┌──
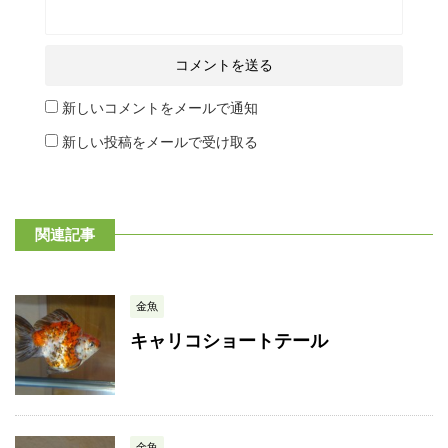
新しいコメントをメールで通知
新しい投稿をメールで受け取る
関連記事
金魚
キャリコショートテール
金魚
└──
┌──
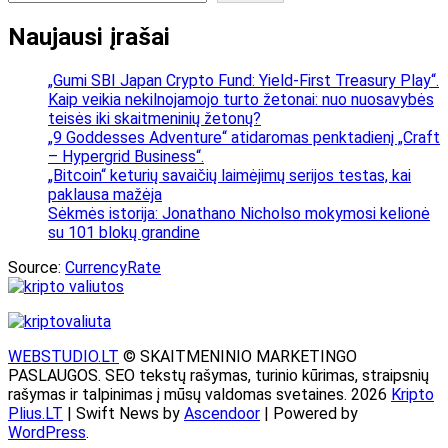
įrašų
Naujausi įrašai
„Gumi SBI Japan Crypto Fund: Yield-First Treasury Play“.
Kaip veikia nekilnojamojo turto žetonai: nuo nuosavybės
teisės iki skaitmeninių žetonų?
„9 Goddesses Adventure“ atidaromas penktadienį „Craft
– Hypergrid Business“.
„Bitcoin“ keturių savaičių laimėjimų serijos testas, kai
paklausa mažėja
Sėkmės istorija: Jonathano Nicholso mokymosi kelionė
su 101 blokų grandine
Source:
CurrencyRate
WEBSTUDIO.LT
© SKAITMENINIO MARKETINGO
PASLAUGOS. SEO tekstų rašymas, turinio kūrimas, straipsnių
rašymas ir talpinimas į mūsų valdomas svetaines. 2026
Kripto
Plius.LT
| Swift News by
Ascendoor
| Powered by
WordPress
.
└──
┌──
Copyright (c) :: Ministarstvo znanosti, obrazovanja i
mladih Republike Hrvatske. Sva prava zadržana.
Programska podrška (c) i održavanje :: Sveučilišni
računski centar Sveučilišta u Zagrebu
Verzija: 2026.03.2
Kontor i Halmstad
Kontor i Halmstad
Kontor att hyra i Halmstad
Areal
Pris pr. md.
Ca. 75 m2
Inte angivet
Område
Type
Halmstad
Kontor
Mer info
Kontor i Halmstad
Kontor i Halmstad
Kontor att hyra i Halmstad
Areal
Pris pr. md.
└──
WORK REQUEST:
Across the listing above, find all lines where the word "rašymas" is present and copy them.

SOLUTION TO THE EXERCISE:
PASLAUGOS. SEO tekstų rašymas, turinio kūrimas, straipsnių
rašymas ir talpinimas į mūsų valdomas svetaines. 2026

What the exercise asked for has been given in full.